Material supplied:

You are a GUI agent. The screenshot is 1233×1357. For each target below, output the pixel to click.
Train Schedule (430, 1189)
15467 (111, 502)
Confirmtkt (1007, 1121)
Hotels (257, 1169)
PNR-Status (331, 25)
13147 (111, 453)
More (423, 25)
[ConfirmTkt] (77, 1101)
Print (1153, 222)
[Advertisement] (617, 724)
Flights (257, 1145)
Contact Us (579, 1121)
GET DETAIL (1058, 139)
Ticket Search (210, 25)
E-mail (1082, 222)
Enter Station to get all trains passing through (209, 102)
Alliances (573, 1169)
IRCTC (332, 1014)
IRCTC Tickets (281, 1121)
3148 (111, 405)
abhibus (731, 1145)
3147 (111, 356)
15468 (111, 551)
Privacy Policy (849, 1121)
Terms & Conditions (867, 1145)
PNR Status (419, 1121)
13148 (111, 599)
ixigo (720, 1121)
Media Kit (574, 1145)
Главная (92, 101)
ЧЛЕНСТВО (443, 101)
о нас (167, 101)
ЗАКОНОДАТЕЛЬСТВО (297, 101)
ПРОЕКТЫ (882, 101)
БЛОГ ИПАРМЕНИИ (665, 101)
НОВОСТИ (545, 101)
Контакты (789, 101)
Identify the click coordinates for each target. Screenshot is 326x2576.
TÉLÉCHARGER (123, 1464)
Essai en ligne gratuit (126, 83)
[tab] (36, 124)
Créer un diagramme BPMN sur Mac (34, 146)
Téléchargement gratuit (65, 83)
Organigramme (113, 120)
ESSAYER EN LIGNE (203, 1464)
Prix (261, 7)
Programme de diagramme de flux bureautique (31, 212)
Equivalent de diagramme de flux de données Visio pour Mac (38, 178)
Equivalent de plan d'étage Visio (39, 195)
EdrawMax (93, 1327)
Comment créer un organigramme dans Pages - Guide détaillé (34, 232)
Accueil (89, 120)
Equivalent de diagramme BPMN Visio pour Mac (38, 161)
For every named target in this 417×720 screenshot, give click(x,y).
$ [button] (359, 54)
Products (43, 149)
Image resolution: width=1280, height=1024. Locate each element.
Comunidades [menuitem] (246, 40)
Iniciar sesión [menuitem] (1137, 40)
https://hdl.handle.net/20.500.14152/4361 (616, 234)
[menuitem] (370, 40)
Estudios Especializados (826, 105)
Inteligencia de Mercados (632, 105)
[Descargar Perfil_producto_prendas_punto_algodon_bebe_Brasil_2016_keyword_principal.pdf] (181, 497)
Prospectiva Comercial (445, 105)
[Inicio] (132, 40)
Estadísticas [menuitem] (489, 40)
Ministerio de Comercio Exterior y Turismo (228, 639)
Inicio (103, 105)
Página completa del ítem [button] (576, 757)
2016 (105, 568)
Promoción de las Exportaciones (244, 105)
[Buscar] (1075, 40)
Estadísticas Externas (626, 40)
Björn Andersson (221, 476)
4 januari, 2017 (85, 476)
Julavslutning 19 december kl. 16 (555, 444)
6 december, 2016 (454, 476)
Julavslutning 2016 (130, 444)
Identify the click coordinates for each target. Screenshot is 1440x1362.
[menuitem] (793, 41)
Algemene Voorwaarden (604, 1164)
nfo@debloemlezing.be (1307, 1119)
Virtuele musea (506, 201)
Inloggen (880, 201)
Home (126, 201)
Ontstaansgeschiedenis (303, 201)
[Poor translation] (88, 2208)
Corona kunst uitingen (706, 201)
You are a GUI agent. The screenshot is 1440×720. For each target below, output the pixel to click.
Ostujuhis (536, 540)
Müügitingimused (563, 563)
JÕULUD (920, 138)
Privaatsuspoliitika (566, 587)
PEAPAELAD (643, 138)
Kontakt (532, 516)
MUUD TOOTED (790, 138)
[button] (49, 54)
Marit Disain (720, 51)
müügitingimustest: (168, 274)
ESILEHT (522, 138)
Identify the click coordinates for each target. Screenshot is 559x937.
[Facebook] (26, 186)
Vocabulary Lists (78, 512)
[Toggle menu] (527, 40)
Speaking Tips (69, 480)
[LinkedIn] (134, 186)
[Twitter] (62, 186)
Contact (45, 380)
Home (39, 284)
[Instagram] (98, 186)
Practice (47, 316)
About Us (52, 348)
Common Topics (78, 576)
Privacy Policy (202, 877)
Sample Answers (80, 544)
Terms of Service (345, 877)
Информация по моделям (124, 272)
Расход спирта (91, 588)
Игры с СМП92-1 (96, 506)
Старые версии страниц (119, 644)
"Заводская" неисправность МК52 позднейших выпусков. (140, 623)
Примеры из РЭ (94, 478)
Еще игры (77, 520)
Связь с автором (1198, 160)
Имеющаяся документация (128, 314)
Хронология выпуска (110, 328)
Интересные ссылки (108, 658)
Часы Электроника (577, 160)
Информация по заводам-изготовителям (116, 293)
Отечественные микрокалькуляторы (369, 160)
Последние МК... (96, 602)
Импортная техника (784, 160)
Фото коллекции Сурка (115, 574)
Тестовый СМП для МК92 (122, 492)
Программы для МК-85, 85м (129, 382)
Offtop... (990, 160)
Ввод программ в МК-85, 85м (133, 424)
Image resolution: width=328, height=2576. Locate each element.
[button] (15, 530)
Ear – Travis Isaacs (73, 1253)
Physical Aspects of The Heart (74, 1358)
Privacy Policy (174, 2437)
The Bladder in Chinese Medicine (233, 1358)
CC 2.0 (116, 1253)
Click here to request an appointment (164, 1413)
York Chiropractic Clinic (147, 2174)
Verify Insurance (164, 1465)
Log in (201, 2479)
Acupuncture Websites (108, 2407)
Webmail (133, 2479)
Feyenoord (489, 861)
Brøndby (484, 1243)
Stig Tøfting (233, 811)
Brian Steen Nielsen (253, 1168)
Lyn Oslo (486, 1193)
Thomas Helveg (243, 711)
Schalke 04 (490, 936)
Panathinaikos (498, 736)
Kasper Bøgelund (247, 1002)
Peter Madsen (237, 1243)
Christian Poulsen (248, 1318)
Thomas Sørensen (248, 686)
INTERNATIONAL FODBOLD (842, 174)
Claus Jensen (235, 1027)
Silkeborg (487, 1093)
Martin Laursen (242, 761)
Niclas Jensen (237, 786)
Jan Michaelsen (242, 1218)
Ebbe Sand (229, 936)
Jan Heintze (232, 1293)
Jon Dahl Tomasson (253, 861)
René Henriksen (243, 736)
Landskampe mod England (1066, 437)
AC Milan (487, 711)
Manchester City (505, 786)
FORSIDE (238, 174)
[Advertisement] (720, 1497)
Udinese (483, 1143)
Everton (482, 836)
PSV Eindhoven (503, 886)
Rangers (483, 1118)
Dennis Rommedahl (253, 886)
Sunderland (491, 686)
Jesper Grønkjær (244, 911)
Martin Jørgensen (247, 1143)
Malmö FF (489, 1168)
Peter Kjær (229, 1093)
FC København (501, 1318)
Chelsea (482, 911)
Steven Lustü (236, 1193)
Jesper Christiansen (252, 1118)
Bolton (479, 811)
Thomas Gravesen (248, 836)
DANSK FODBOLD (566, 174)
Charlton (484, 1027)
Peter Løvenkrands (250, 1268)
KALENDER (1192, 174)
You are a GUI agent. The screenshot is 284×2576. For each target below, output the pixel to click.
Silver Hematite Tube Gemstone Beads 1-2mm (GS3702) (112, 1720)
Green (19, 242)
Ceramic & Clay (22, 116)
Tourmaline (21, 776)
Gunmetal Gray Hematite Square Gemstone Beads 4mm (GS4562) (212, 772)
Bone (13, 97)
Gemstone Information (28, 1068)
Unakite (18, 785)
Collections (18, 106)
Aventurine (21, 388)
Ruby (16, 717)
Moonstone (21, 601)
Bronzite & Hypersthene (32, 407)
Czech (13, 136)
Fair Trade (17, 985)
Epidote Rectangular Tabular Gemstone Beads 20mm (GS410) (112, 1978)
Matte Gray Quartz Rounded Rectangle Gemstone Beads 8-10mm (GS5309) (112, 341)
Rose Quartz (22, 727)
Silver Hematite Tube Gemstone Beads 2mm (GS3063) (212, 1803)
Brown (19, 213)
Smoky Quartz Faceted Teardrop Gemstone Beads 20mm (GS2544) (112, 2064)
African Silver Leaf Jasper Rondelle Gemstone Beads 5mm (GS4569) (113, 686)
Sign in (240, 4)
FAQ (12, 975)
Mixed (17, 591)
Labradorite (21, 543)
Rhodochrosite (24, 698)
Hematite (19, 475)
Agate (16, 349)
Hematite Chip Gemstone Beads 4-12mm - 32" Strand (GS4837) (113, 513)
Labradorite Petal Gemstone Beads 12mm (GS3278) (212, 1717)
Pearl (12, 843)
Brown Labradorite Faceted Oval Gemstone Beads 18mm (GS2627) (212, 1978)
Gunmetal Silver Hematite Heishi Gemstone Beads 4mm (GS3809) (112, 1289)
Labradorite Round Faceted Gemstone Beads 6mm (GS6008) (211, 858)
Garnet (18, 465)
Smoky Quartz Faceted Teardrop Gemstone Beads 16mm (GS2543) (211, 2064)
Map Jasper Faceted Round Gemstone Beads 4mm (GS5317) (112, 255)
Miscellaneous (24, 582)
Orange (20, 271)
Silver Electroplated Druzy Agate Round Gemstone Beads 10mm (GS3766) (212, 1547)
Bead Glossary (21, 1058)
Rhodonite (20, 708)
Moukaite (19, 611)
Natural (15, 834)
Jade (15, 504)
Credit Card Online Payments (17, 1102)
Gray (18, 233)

What you need to do:
Check each line above for the string "flux" and copy every line that has it.

Response to the task:
Programme de diagramme de flux bureautique (31, 212)
Equivalent de diagramme de flux de données Visio pour Mac (38, 178)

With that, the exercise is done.